As for the simultaneous presence of cremation and inhumation, in space and/or in time, there are parallels, as said before. Consider also the site of the Battle of Chaeronea and one from Thespiai, Regarding Chaeronea, a polyandrion was found near the area of the lion hosting 254 skeletons, surrounded by a rectangular peribolos and covered by a low mound.
There is one study from John Ma
(CHAIRONEIA 338: TOPOGRAPHIES OF COMMEMORATION) who attributes this to the polyandrion of the sacred band of the "300" elite Theban soldiers that died following the battle of Chaeronea in 338. Almost all burials are inhumations, with little or no offerings, indicating a cheap and not a heroic burial (probably because Philip would not have allowed that, or because the overall circumstances after the battle did not allow that). Between some of those skeletons, however, some burned remains and elements of cremation from a later time were found. That could be from dead soldiers who died later of their wounds, when it was allowed to cremate them.
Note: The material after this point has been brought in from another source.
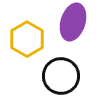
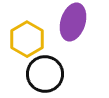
black circle: moved 16 px left, 2 px up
At Thespiai, we have a similar case, I am copying from
"Remembering War in Fifth-Century Greece: Ideologies, Societies, and Commemoration beyond Democratic Athens" by Polly Low:
"What these enquiries revealed was a large enclosure (32m x 23m), located alongside an ancient road about a kilometre from the modern village and close to the eastern gate of the ancient city, in an area which seems to have been one of the city's main cemeteries. When excavated, the enclosure was found to contain the traces of a large funeral pyre, with remains of cremated bodies and of extensive grave offerings: ceramics, glass, and terracottas, as well as bronze and bone objects, and traces of foodstuffs (catalogued in Schilardi 1977). As well as this cremation, the tomb also contained seven inhumations. The reason for this anomaly is not quite clear. The possibility that the different form of burial reflects a difference in the status of the dead cannot be ruled out, although there is no good evidence to support this view (no obvious difference in the nature or quality of the grave goods, for example). Arguments based on chronology tend to be favoured, although these too are limited by lack of evidence, and, in particular, by the absence of any detailed stratigraphic record: it is not, therefore, possible to tell whether the inhumations preceded or followed the cremation. It has been argued that, for some reason, these seven bodies were returned to Thespiae before the other casualties, and therefore reached home when they were still in a condition in which burial rather than cremation was a viable option (Keramopoullos 1911: 159; followed by Clairmont 1983: 232). More convincing, perhaps, is the suggestion that these inhumations took place after the cremation: these bodies might be those who died of their wounds some time after the battle (Kurtz and Boardman 1971: 248; followed by Schilardi 1977: 63). It seems improbable, at any rate, that there was any great chronological gap between the two kinds of burial, since the inhumations certainly precede the erection of the stone enclosure (the head of one of the skeletons lies under the line of the east enclosure wall (Keramopoullos 1911:154; Schilardi 1977:25,64))."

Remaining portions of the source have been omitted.